Drocella told the station this week that she and other group members “are training volunteers until the federal government confirms how many refugees will be sent to their Knoxville and Chattanooga locations, as well as when they will be arriving.”
“Bridge confirmed late last month that on August 12th, two Afghan people were relocated to East Tennessee,” WVLT reported.
Lee did not publicly state late last month whether he wants Tennessee to take in Afghan refugees. Two of the state’s other top Republicans, however, made their opinions known.
Tennessee Speaker of the House Cameron Sexton (R-Crossville) said he doubted whether taking in Afghan refugees is wise.
“I do not have confidence in the Biden administration’s vetting process concerning the refugee issue, much less his ability to work with law enforcement and immigration officials,” Sexton said.
“His administration has been a failure on both immigration and foreign policy. Therefore, I do not think it is a good idea for Tennessee to accept Afghan refugees.”

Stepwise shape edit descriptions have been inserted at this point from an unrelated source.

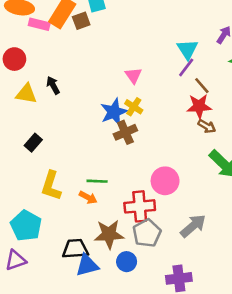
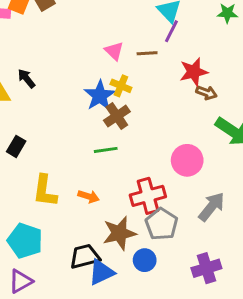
brown line: (202, 86) -> (147, 53), moved, turned -42
green line: (97, 181) -> (106, 150), moved
pink circle: (165, 181) -> (187, 160), moved

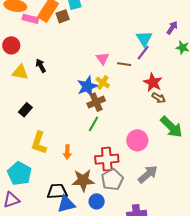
red star: (194, 72) -> (153, 82), turned 30
green line: (106, 150) -> (93, 124), moved, turned -63
orange arrow: (89, 196) -> (67, 152), turned 64

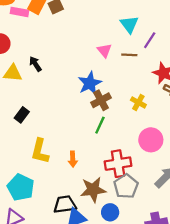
cyan triangle: (144, 39) -> (129, 24), moved
yellow cross: (103, 83) -> (138, 102), moved

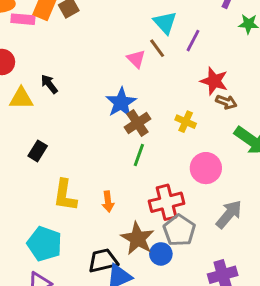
brown line: (129, 55) -> (157, 48), moved, turned 56
brown star: (93, 190) -> (138, 238), turned -30
blue circle: (110, 212) -> (161, 254), moved

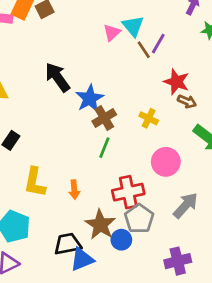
brown line: (157, 48) -> (144, 50), moved
pink triangle: (136, 59) -> (112, 33), moved, turned 30
black arrow: (49, 84) -> (58, 77), moved, size x1.6

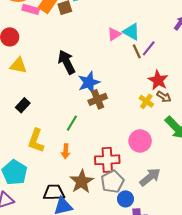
cyan triangle: (133, 26) -> (131, 32), turned -30
yellow cross: (149, 118) -> (146, 101), moved
green line: (104, 148) -> (72, 123), moved
blue circle: (121, 240) -> (125, 199), moved

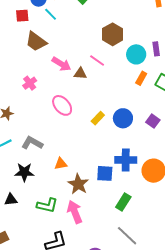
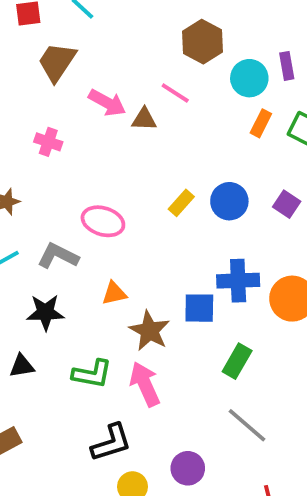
brown trapezoid: (36, 42) -> (57, 62), turned 90
pink cross: (30, 83) -> (48, 142), turned -32
pink ellipse: (62, 105) -> (103, 221), moved, turned -30

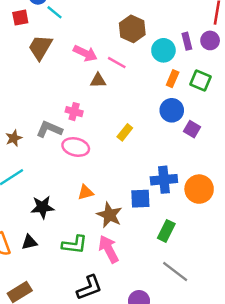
pink arrow: (107, 103) -> (85, 53), moved
pink cross: (48, 142) -> (74, 112), moved
blue circle: (229, 201) -> (172, 110), moved
gray L-shape: (58, 256) -> (49, 129), moved

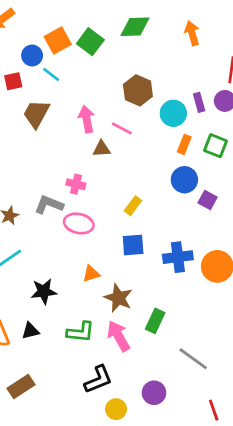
pink arrow: (85, 53) -> (87, 119), turned -125
blue square: (140, 199) -> (133, 245), moved
green rectangle: (166, 231) -> (155, 321), moved

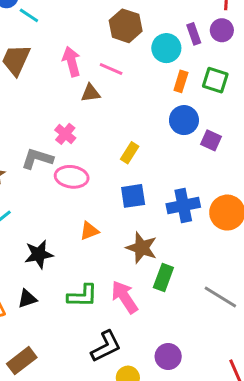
pink cross: (76, 184) -> (65, 134), turned 30
brown star: (118, 298) -> (142, 248), moved
gray line: (193, 359) -> (220, 297), moved

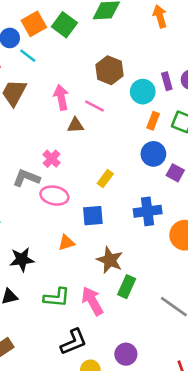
blue square: (133, 196) -> (93, 216), moved
blue cross: (183, 206) -> (148, 211), moved

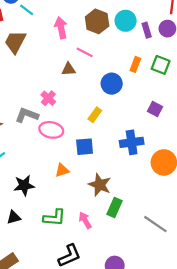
cyan circle: (143, 92) -> (126, 21), moved
pink arrow: (61, 97) -> (61, 28), moved
blue circle: (153, 154) -> (112, 84), moved
pink arrow: (92, 301) -> (85, 220), size x0.7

Lieutenant Governor Randy McNally (R-Oak Ridge), meanwhile, said it’s important that the government “halt illegal immigration, protect our borders and limit those entering our nation.”
“Afghanistan is a unique situation. For nearly 20 years, we have had a significant military presence there and solicited help from many inside the country to fight against the Taliban,” McNally said.
“Those that helped us are now at risk. Our nation should do everything it can to assist legitimate and authentic political refugees from Afghanistan in finding new places to call home.”